The first section of the book contains chapters on many of the best-known writers of fiction about the era or set in its time. The chapter titles resonate with their names: Tadeusz Borowski, Primo Levi, Elie Wiesel, Piotr Rawicz, Jerzy Kosinski, and Imre Kertész. One of the important points the author makes is that there is no single viewpoint of this event which took place across thousands of square kilometers of the European continent, extending even beyond Europe. Using the famous Theodor Adorno quotation about poetry and Auschwitz as a point of departure she explores the resonance and the chilling effect that this quotation has had on creative approaches to fiction of the Holocaust.† She confronts the various arguments for controlling the message, such as the use that Holocaust deniers might make of disagreements or discrepancies between writers. She even confronts the suggestion that only survivors may write of these events, a viewpoint which is especially evident in Elie Wiesel's writing and in his public statements.
Each chapter is a considered exploration of the writers and the various controversies which have swirled around them. In all cases Ms. Franklin seems to argue for an open-minded, liberal approach to the aesthetic that we bring to such writing. No Holocaust fiction can be entirely "true"; each piece of writing is a work of art, that is, it is honed and polished with a literary eye. She is generous, too, to Jerzy Kosinski, whose responses to criticisms and questions was decidedly mixed. She considers him in this section with other survivors, even though some would place him squarely in the fake class with Benjamin Wilkomirski and Carl Friedman.
The second section is entitled "Those Who Came After" and covers the best-known of the artists who are not survivors themselves: Thomas Keneally and Steven Spielberg, Wolfgang Koeppen, W. G. Sebald, and Bernhard Schlink. Her analysis of both the novel Schindler's Ark and the film Schindler's List is intriguing and explores the reality of Oskar Schindler's character, less attractive in some ways than in the screenplay, and the liberties that Spielberg took with it. She takes an open-minded view of the controversy involving Wolfgang Koeppen and his creation of a novel from the memoir of Jakob Littner. This is one of the most intriguing sections of the book and draws us deep into the ethical and aesthetic dilemmas that confront the reader in this most contentious of fields. Ms. Franklin is a proponent of the late W.G. Sebald's work and is not fond of the work of Bernhard Schlink. Her analysis of the latter's work, especially The Reader points up the questionable nature of the conclusions that she believes Schlink would like us to draw from his work.

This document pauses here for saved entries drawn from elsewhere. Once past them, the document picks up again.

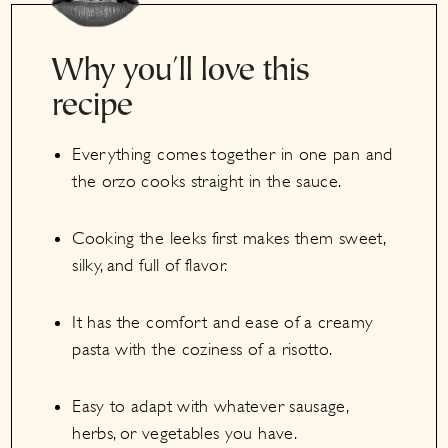
Why you'll love this
recipe
Everything comes together in one pan and
the orzo cooks straight in the sauce.
Cooking the leeks first makes them sweet,
silky, and full of flavor.
It has the comfort and ease of a creamy
pasta with the coziness of a risotto.
Easy to adapt with whatever sausage,
herbs, or vegetables you have.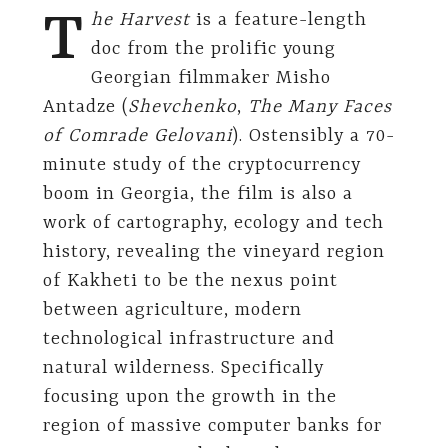
T
he Harvest
is a feature-length
doc from the prolific young
Georgian filmmaker Misho
Antadze (
Shevchenko
,
The Many Faces
of Comrade Gelovani
). Ostensibly a 70-
minute study of the cryptocurrency
boom in Georgia, the film is also a
work of cartography, ecology and tech
history, revealing the vineyard region
of Kakheti to be the nexus point
between agriculture, modern
technological infrastructure and
natural wilderness. Specifically
focusing upon the growth in the
region of massive computer banks for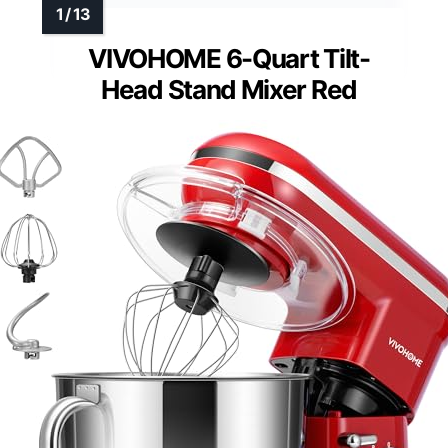
VIVOHOME 6-Quart Tilt-
Head Stand Mixer Red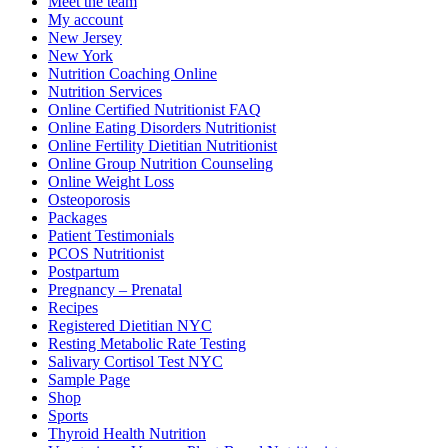
Meet the team
My account
New Jersey
New York
Nutrition Coaching Online
Nutrition Services
Online Certified Nutritionist FAQ
Online Eating Disorders Nutritionist
Online Fertility Dietitian Nutritionist
Online Group Nutrition Counseling
Online Weight Loss
Osteoporosis
Packages
Patient Testimonials
PCOS Nutritionist
Postpartum
Pregnancy – Prenatal
Recipes
Registered Dietitian NYC
Resting Metabolic Rate Testing
Salivary Cortisol Test NYC
Sample Page
Shop
Sports
Thyroid Health Nutrition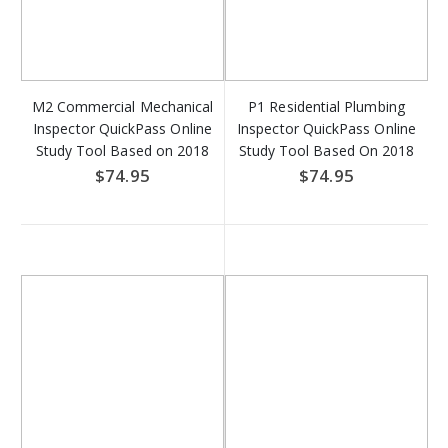
M2 Commercial Mechanical
P1 Residential Plumbing
Inspector QuickPass Online
Inspector QuickPass Online
Study Tool Based on 2018
Study Tool Based On 2018
IMC & 2018 IFGC - Access
IRC - Access Key Download
$74.95
$74.95
Key Download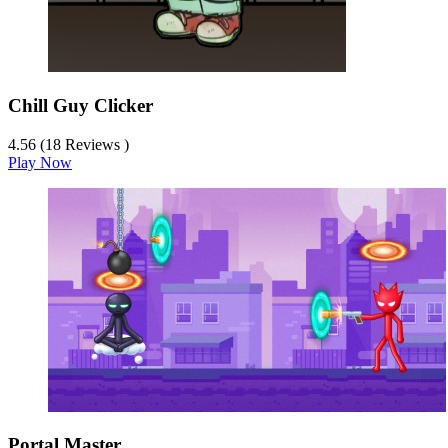
Chill Guy Clicker
4.56 (18 Reviews )
Play Now
Portal Master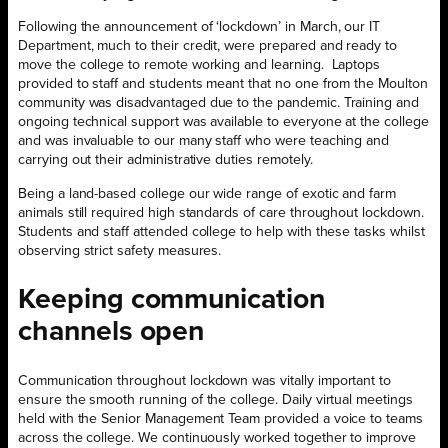
Following the announcement of ‘lockdown’ in March, our IT
Department, much to their credit, were prepared and ready to
move the college to remote working and learning.
Laptops
provided to staff and students meant that no one from the Moulton
community was disadvantaged due to the pandemic. Training and
ongoing technical support was available to everyone at the college
and was invaluable to our many staff who were teaching and
carrying out their administrative duties remotely.
Being a land-based college our wide range of exotic and farm
animals still required high standards of care throughout lockdown.
Students and staff attended college to help with these tasks whilst
observing strict safety measures.
Keeping communication
channels open
Communication throughout lockdown was vitally important to
ensure the smooth running of the college. Daily virtual meetings
held with the Senior Management Team provided a voice to teams
across the college. We continuously worked together to improve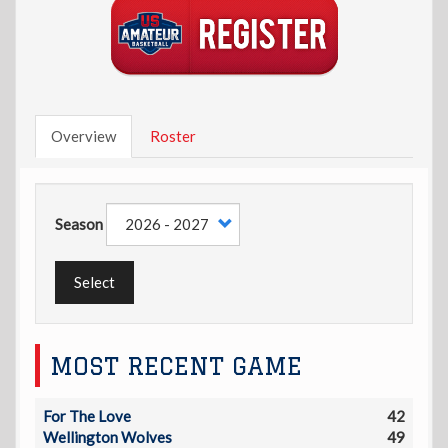
Overview
Roster
Season
Select
MOST RECENT GAME
For The Love
42
Wellington Wolves
49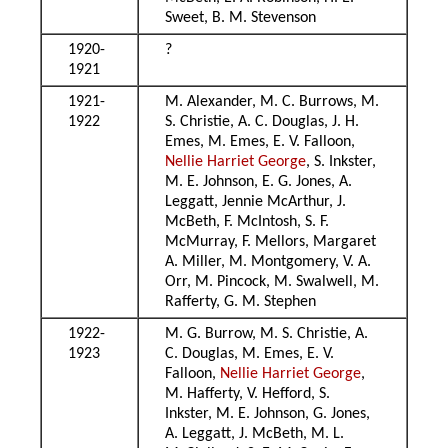
Sweet, B. M. Stevenson
1920-
?
1921
1921-
M. Alexander, M. C. Burrows, M.
1922
S. Christie, A. C. Douglas, J. H.
Emes, M. Emes, E. V. Falloon,
Nellie Harriet George
, S. Inkster,
M. E. Johnson, E. G. Jones, A.
Leggatt, Jennie McArthur, J.
McBeth, F. McIntosh, S. F.
McMurray, F. Mellors, Margaret
A. Miller, M. Montgomery, V. A.
Orr, M. Pincock, M. Swalwell, M.
Rafferty, G. M. Stephen
1922-
M. G. Burrow, M. S. Christie, A.
1923
C. Douglas, M. Emes, E. V.
Falloon,
Nellie Harriet George
,
M. Hafferty, V. Hefford, S.
Inkster, M. E. Johnson, G. Jones,
A. Leggatt, J. McBeth, M. L.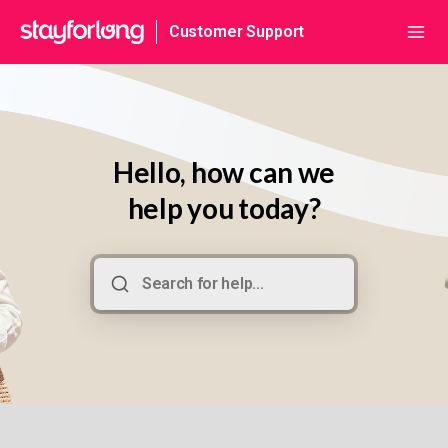
Customer Support
Hello, how can we
help you today?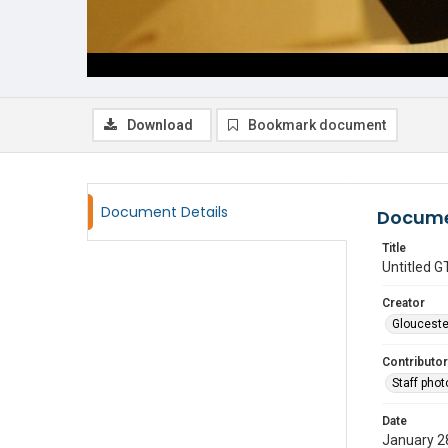
Download
Bookmark document
Document Details
Docume
Title
Untitled
Creator
Glouceste
Contributor
Staff pho
Date
January 2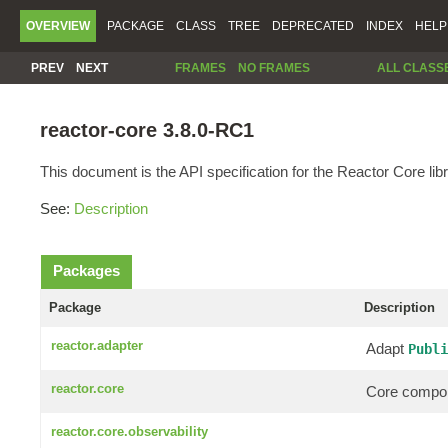
OVERVIEW
PACKAGE
CLASS
TREE
DEPRECATED
INDEX
HELP
PREV
NEXT
FRAMES
NO FRAMES
ALL CLASS
reactor-core 3.8.0-RC1
This document is the API specification for the Reactor Core libr
See:
Description
Packages
Package
Description
reactor.adapter
Adapt
Publi
reactor.core
Core compon
reactor.core.observability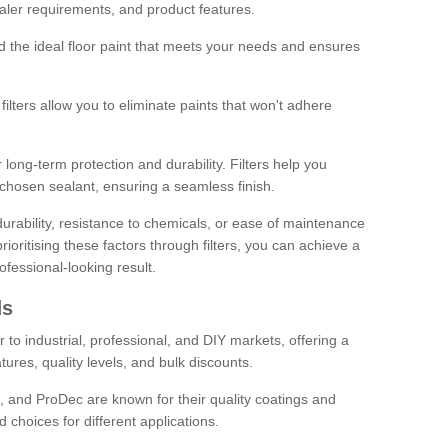
sealer requirements, and product features.
ind the ideal floor paint that meets your needs and ensures
ilters allow you to eliminate paints that won't adhere
 long-term protection and durability. Filters help you
r chosen sealant, ensuring a seamless finish.
urability, resistance to chemicals, or ease of maintenance
ioritising these factors through filters, you can achieve a
fessional-looking result.
ds
 to industrial, professional, and DIY markets, offering a
tures, quality levels, and bulk discounts.
, and ProDec are known for their quality coatings and
 choices for different applications.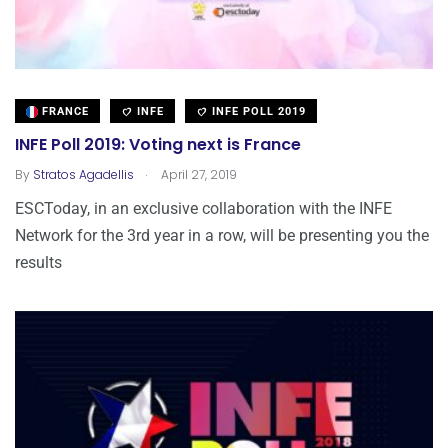
FRANCE
INFE
INFE POLL 2019
INFE Poll 2019: Voting next is France
.
By
Stratos Agadellis
April 27, 2019
ESCToday, in an exclusive collaboration with the INFE
Network for the 3rd year in a row, will be presenting you the
results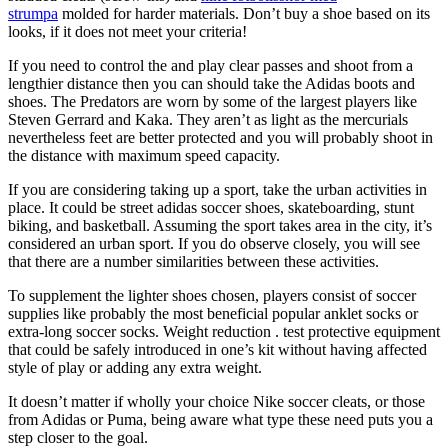
strumpa
molded for harder materials. Don’t buy a shoe based on its
looks, if it does not meet your criteria!
If you need to control the and play clear passes and shoot from a
lengthier distance then you can should take the Adidas boots and
shoes. The Predators are worn by some of the largest players like
Steven Gerrard and Kaka. They aren’t as light as the mercurials
nevertheless feet are better protected and you will probably shoot in
the distance with maximum speed capacity.
If you are considering taking up a sport, take the urban activities in
place. It could be street adidas soccer shoes, skateboarding, stunt
biking, and basketball. Assuming the sport takes area in the city, it’s
considered an urban sport. If you do observe closely, you will see
that there are a number similarities between these activities.
To supplement the lighter shoes chosen, players consist of soccer
supplies like probably the most beneficial popular anklet socks or
extra-long soccer socks. Weight reduction . test protective equipment
that could be safely introduced in one’s kit without having affected
style of play or adding any extra weight.
It doesn’t matter if wholly your choice Nike soccer cleats, or those
from Adidas or Puma, being aware what type these need puts you a
step closer to the goal.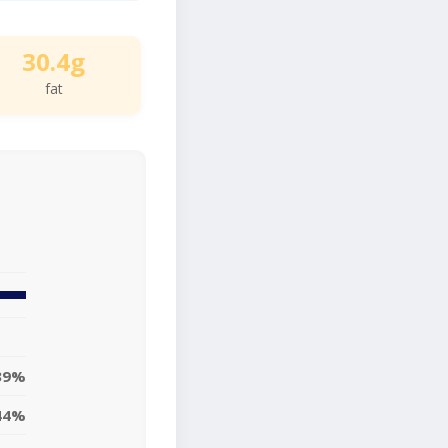
30.4g
fat
39%
44%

The last chapter in this section, entitled "Identity Theft: The Second Generation", explores two areas. First is the topic of authors who misrepresent their past, such as Benjamin Wilkomirski, author of Fragments, and Carl Friedman, author of Nightfather. Second is the topic of children of survivors, some of whom claim the name "survivor" for themselves, because of the psychic damage done to them in growing up in their parents' households. Ms. Franklin has little patience with this derivative survivorship.
Her conclusion, a chapter entitled "The Third Generation," among whose number Ms. Franklin counts herself, covers writers such as Nathan Englander, especially his story "The Tumblers," Jonathan Safran Foer and his novel
Everything is Illuminated, as well as Michael Chabon, whose work ranges from the possible,
The Amazing Adventures of Kavalier and Clay, to the wildly imaginative,
The Yiddish Policeman's Union. One of the most powerful and moving sentences in the book is found in this chapter. She believes that, in order to create "images and words with lasting power...we have to overcome our fear that 'the telling of beautiful untrue things'—Wilde's classic definition of fiction—is the same as desecration, trespass, lying: a means, even of Holocaust denial." (p. 237)
This is an important book. It forces us to confront our relationship with history, the persons who have lived through that history, and with the artists who would interpret that history. It is a complex and engrossing question, admirably served by Ms. Franklin's elegant, informative work.
†Nach Auschwitz ein Gedicht zu schreiben, ist barbarisch ("To write a poem after Auschwitz is barbaric.") The quote should be understood in the context of a "highly ideological Marxist literary criticism in which the Holocaust serves as the ultimate paradigm of the intersection between culture and barbarism." (p. 2) It is understood instead, as Ms. Franklin points out, as an injunction against any creative writing about the Holocaust, which would be seen as "aestheticizing horror."